2015 Oscar nominations: Who got snubbed?

For some movie aficionados, it's not who got nominated for an Oscar. It's who didn't. What happened, for example, to The LEGO Movie?

(Photo by Dan Steinberg/Invision/AP)
Actor Chris Pratt, right, and his wife, actress Anna Faris seen at the premiere of the feature film "The Lego Movie" on Feb. 1, 2014 in Los Angeles.

The release of the 2014 Oscar nominations – and more importantly, the snubs – reveals that the Academy of Motion Picture Arts and Sciences is clearly: racist, sexist, LEGOist or Clint Eastwoodist.

While actors and directors took the high road (so far), many fans on Twitter took the low road in their reactions to those films that didn't make the Oscar cut. No Best Director nomination for "Selma" or "American Sniper" or "Unbroken"? What about Best Actress for Jennifer Aniston in "Cake?"

And perhaps the biggest miscue of all: No Oscar love for the "The LEGO Movie"?  

A favorite headline and fan quip following the Best Animated Film nominations appears to be “Everything’s not awesome…” a play on the LEGO Movie theme song “Everything is Awesome.”

In its place were "Big Hero 6," "How to Train Your Dragon 2," "Song of the Sea, "The Tale of the Princess Kaguya," and "The Boxtrolls."

However, "LEGO Movie" director Phil Lord stuck to the high road with a clever tweet, in which he did what any LEGO Master Builder would do: created his own award.

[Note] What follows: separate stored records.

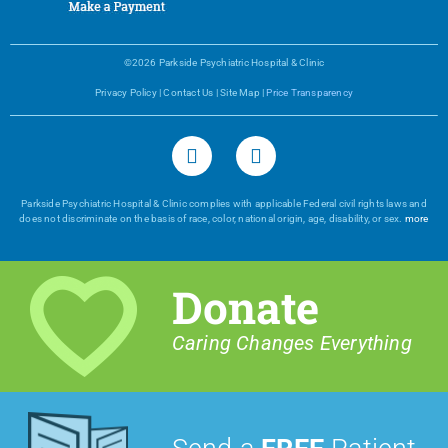
©2026 Parkside Psychiatric Hospital & Clinic
Privacy Policy
|
Contact Us
|
Site Map
|
Price Transparency
Parkside Psychiatric Hospital & Clinic complies with applicable Federal civil rights laws and
does not discriminate on the basis of race, color, national origin, age, disability, or sex.
more
Donate
Caring Changes Everything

Also, the film did gross over $250 million, so there may be some solace in that.

"Would it have been wonderful to be nominated?” Robert Redford said of his being passed over for his role in "All Is Lost" in a Buzzfeed interview. “Of course. But I’m not upset by it, disturbed by it, because it is a business, and we couldn't conform to that.”

This year Oscar is also taking it on the chin for failing to nominate "American Sniper" director Clint Eastwood. That didn't stop the "American Sniper" Twitter team from keeping it positive. Mr. Eastwood himself is not a tweeter, as is evidenced by his account, which has 51k fans and zero tweets.

While Alejandro G. Iñárritu's "Birdman" and Wes Anderson's "The Grand Budapest Hotel" tied with nine nominations each, "Selma" was nominated only for Best Picture and Best Song.

Despite heaped praise, David Oyelowo did not get nominated for his role as Rev. Dr. Martin Luther King Jr., and director Ava DuVernay was also passed over for Best Director.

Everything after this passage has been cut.